Task item: Return exactly the lines from the one containing "Apples Xcode" through the last line of the records below, both included, and leave out any pictures.

*** Entries shown ***

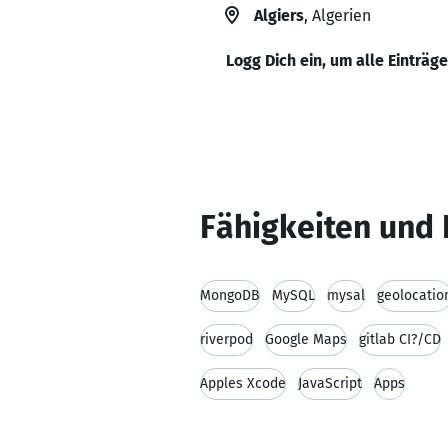
Algiers
, Algerien
Logg Dich ein, um alle Einträg
Fähigkeiten und 
MongoDB
MySQL
mysal
geolocatio
riverpod
Google Maps
gitlab CI?/CD
Apples Xcode
JavaScript
Apps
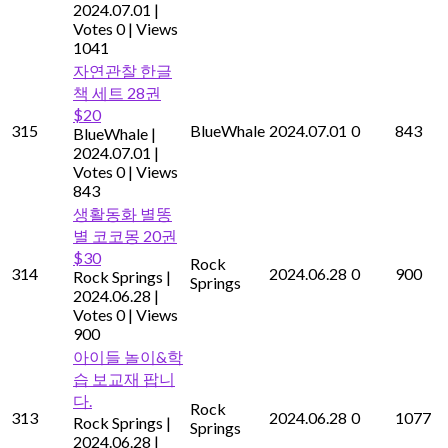
2024.07.01
|
Votes 0
|
Views
1041
자연관찰 한글
책 세트 28권
$20
315
BlueWhale
2024.07.01
0
843
BlueWhale
|
2024.07.01
|
Votes 0
|
Views
843
생활동화 별똥
별 코코몽 20권
$30
Rock
314
2024.06.28
0
900
Rock Springs
|
Springs
2024.06.28
|
Votes 0
|
Views
900
아이들 놀이&학
습 보교재 팝니
다.
Rock
313
2024.06.28
0
1077
Rock Springs
|
Springs
2024.06.28
|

*** End of Entries shown ***

Task response:
Apples Xcode
JavaScript
Apps
2024.07.01
|
Votes 0
|
Views
1041
자연관찰 한글
책 세트 28권
$20
315
BlueWhale
2024.07.01
0
843
BlueWhale
|
2024.07.01
|
Votes 0
|
Views
843
생활동화 별똥
별 코코몽 20권
$30
Rock
314
2024.06.28
0
900
Rock Springs
|
Springs
2024.06.28
|
Votes 0
|
Views
900
아이들 놀이&학
습 보교재 팝니
다.
Rock
313
2024.06.28
0
1077
Rock Springs
|
Springs
2024.06.28
|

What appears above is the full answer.